With that in mind, I've compiled a list – in order from the best fit and value to the least – of five defensive tackles who could be on the Falcons' radar at this point in the offseason.


Quinnen Williams, DT, Alabama

Why he fits: At this point in the draft process, Quinnen Williams is the top interior defensive lineman on a lot of people's big boards. It's unlikely he slips all the way to No. 14, but crazier things have happened. Of course, if the Falcons really like him, they could try to move up and grab him. And there's a lot to like about Williams: He's got an exceptional motor, great athleticism and burst, and he uses his hands very well.

Also, he did this:

The 6-foot-3, 295-pound Williams has also proven to be stout against double teams and can hold the point of attack, allowing second-level defenders to make plays. In his two seasons at Alabama, Williams recorded 91 tackles, 26 tackles for a loss and 10 sacks. Williams is a very well-rounded player coming out of college, and he would be an asset for both the Falcons' pass rush and run defense.


Ed Oliver, DT, Houston

Why he fits: Ed Oliver is probably the player most linked to the Falcons in current mock draft, and it's easy to see why. Although, considered undersized by some, Oliver is lightning-quick off the ball and lived in opposing backfields during his college career. The 6-foot-3, 290-pound defensive tackle has uncommon mobility for an interior defensive lineman, and he simply does not give up on plays.

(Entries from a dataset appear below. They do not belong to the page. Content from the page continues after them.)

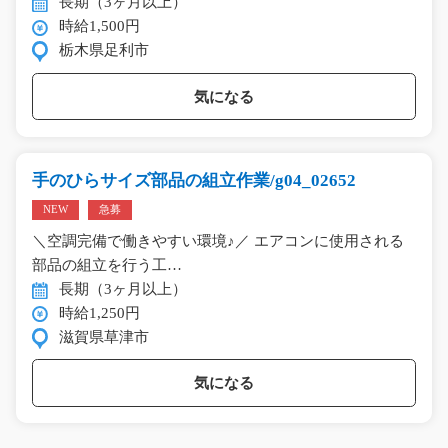
長期（3ヶ月以上）
時給1,500円
栃木県足利市
気になる
手のひらサイズ部品の組立作業/g04_02652
NEW
急募
＼空調完備で働きやすい環境♪／ エアコンに使用される
部品の組立を行う工…
長期（3ヶ月以上）
時給1,250円
滋賀県草津市
気になる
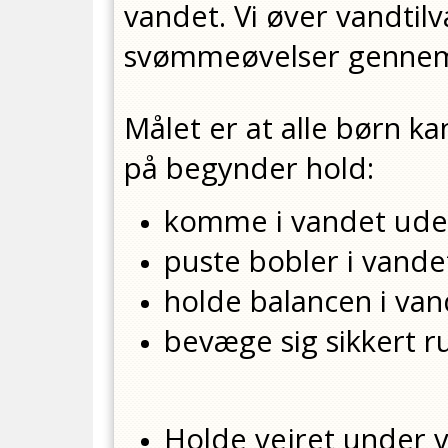
vandet. Vi øver vandtil
svømmeøvelser gennem
Målet er at alle børn ka
på begynder hold:
komme i vandet ude
puste bobler i vand
holde balancen i van
bevæge sig sikkert 
Holde vejret under 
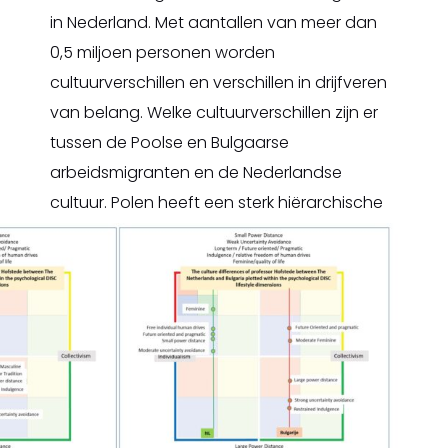
in Nederland. Met aantallen van meer dan
0,5 miljoen personen worden
cultuurverschillen en verschillen in drijfveren
van belang. Welke cultuurverschillen zijn er
tussen de Poolse en Bulgaarse
arbeidsmigranten en de Nederlandse
cultuur.
Polen heeft een sterk hiërarchische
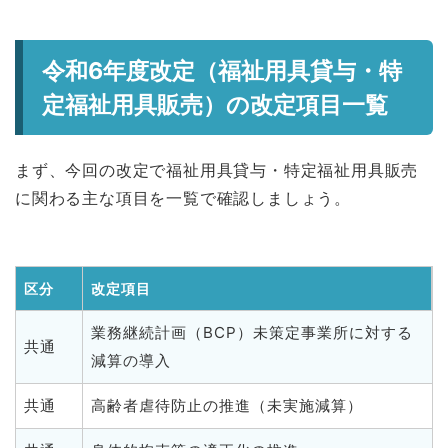
令和6年度改定（福祉用具貸与・特
定福祉用具販売）の改定項目一覧
まず、今回の改定で福祉用具貸与・特定福祉用具販売
に関わる主な項目を一覧で確認しましょう。
区分
改定項目
業務継続計画（BCP）未策定事業所に対する
共通
減算の導入
共通
高齢者虐待防止の推進（未実施減算）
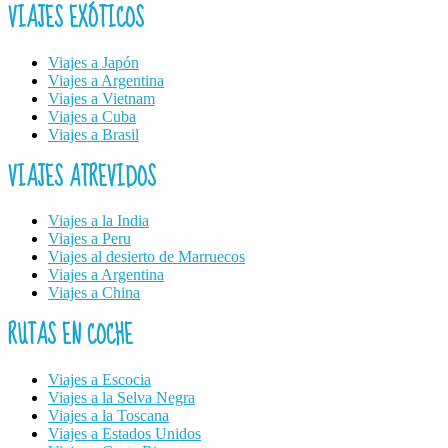
VIAJES EXÓTICOS
Viajes a Japón
Viajes a Argentina
Viajes a Vietnam
Viajes a Cuba
Viajes a Brasil
VIAJES ATREVIDOS
Viajes a la India
Viajes a Peru
Viajes al desierto de Marruecos
Viajes a Argentina
Viajes a China
RUTAS EN COCHE
Viajes a Escocia
Viajes a la Selva Negra
Viajes a la Toscana
Viajes a Estados Unidos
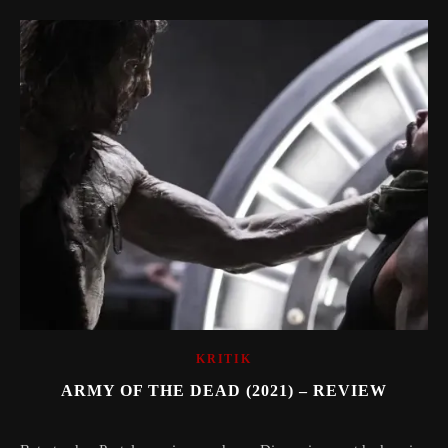
KRITIK
ARMY OF THE DEAD (2021) – REVIEW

Although he largely played nose tackle in college, Oliver would excel in the Falcons' aggressive one-gap scheme that utilizes a variety of twists and stunts. At this point, Oliver would be a greater asset rushing the passer than stopping the run, but Falcons coach Dan Quinn wants players who can get to the quarterback. With 13.5 sacks and 53 tackles for a loss in college, Oliver has proven difficult for offenses to keep out of the backfield.


Jeffery Simmons, DT, Mississippi State

Why he fits: An off-field incident in 2016 could hurt Jeffery Simmons' chances of landing in Atlanta, but if the Falcons do decide to select the Mississippi State product, he's got a lot to offer on the field. Simmons is a long and disruptive player who is versatile and could become a three-down defender with more refinement.

At 6-foot-4 and 301 pounds, Simmons can explode out of his stance in the blink of an eye. Simmons could stand to clean up his tackling in the NFL, but he's proven to be a player who can create plenty of tackle opportunities for himself. In his three college seasons Simmons recorded 163 tackles, 33 tackles for a loss and seven sacks. Unfortunately, Simmons tore his ACL while preparing for the combine, which may affect his draft stock. When healthy, however, Simmons is a handful.


Christian Wilkins, DT, Clemson

Why he fits: Christian Wilkins may not be as quick off the snap as the previous players on this list, but he's a technical player and a strong competitor. Wilkins already has a number of pass-rush moves at his disposal that should help him become a contributor for an NFL team sooner rather than later. He was a versatile lineman in college and could play multiple spots at the next level.

During his career at Clemson, the 6-foot-3, 312-pound Wilkins registered 192 tackles, 40.5 tackles for a loss, 16 sacks and 15 pass defenses. Wilkins' excellence in the classroom and impact in the community were praised while he was in college. While he may not be at the level of some of the top pass-rushing defensive tackles in this class, Wilkins was plenty productive in that area at Clemson and brings a lot of tools to the table.


Dre'Mont Jones, DT, Ohio State

Why he fits: Quinn is looking for athletic players who can rush the quarterback? Well, how about this opening sentence from draft analyst Lance Zierlein:

"Jones is an extremely athletic one-gapping three-technique with the ability to play a disruptive brand of football on all three downs."

Jones may not be a name a ton of Falcons fans are familiar with, but he could be a player still on the board in the second round if Atlanta opts to go in another direction with the No. 14 pick. There are many positive things to say about Jones as a run defender, but he truly possesses special first-step quickness and offers a lot of upside as a pass rusher. In his final season at Ohio State, the 6-foot-3, 283-pound defensive tackle recorded 43 tackles, 13 tackles for a loss, 8.5 sacks and two touchdowns.